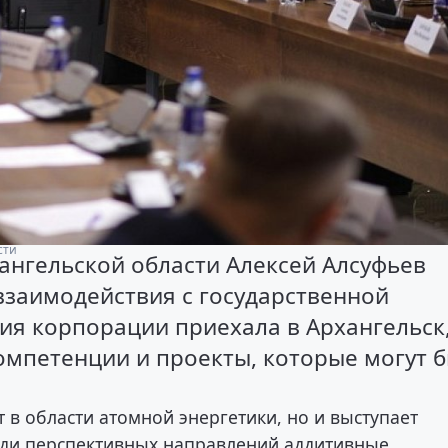
сти
ангельской области Алексей Алсуфьев
взаимодействия с государственной
ия корпорации приехала в Архангельск
омпетенции и проекты, которые могут 
 в области атомной энергетики, но и выступает
еди перспективных направлений аддитивные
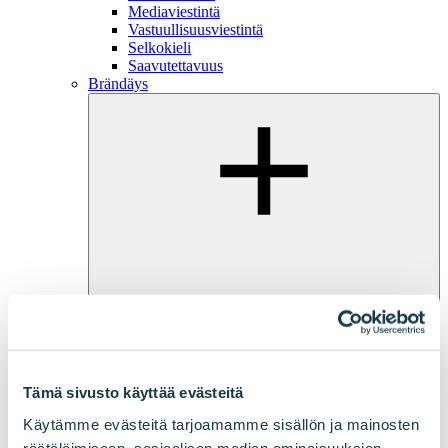
Mediaviestintä
Vastuullisuusviestintä
Selkokieli
Saavutettavuus
Brändäys
Tämä sivusto käyttää evästeitä
Open
sub-menu
Close sub-menu
Käytämme evästeitä tarjoamamme sisällön ja mainosten
Visuaalinen identiteetti
Tuotteistaminen
räätälöimiseen, sosiaalisen median ominaisuuksien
***
● TASK PROMPT
Within the entries above, find each line where "области" appears; copy every one.

● YOUR SOLUTION
ангельской области Алексей Алсуфьев
 в области атомной энергетики, но и выступает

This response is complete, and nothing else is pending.